▸ WHAT TO DO:
For each line of the data that includes the word "العنيف", copy the line.

◇ ◇ ◇ ◇

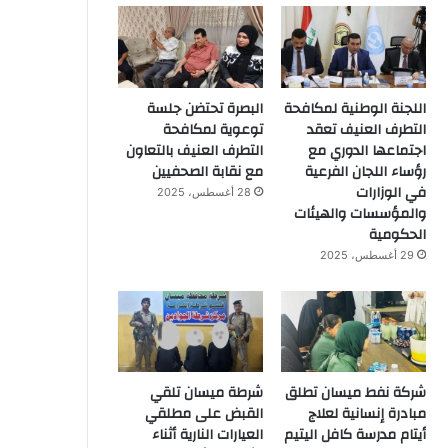
اللجنة الوطنية لمكافحة
البصرة تحتضن جلسة
التطرف العنيف تعقد
توعوية لمكافحة
اجتماعها الدوري مع
التطرف العنيف بالتعاون
رؤساء اللجان الفرعية
مع نقابة الصحفيين
في الوزارات
28 أغسطس، 2025
والمؤسسات والهيئات
الحكومية
29 أغسطس، 2025
شركة نفط ميسان تطلق
شرطة ميسان تلقي
مبادرة إنسانية لعلاج
القبض على مطلقي
أيتام مدرسة كافل اليتيم
العيارات النارية أثناء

◇ ◇ ◇ ◇

▸ RESULT BELOW:
التطرف العنيف تعقد
التطرف العنيف بالتعاون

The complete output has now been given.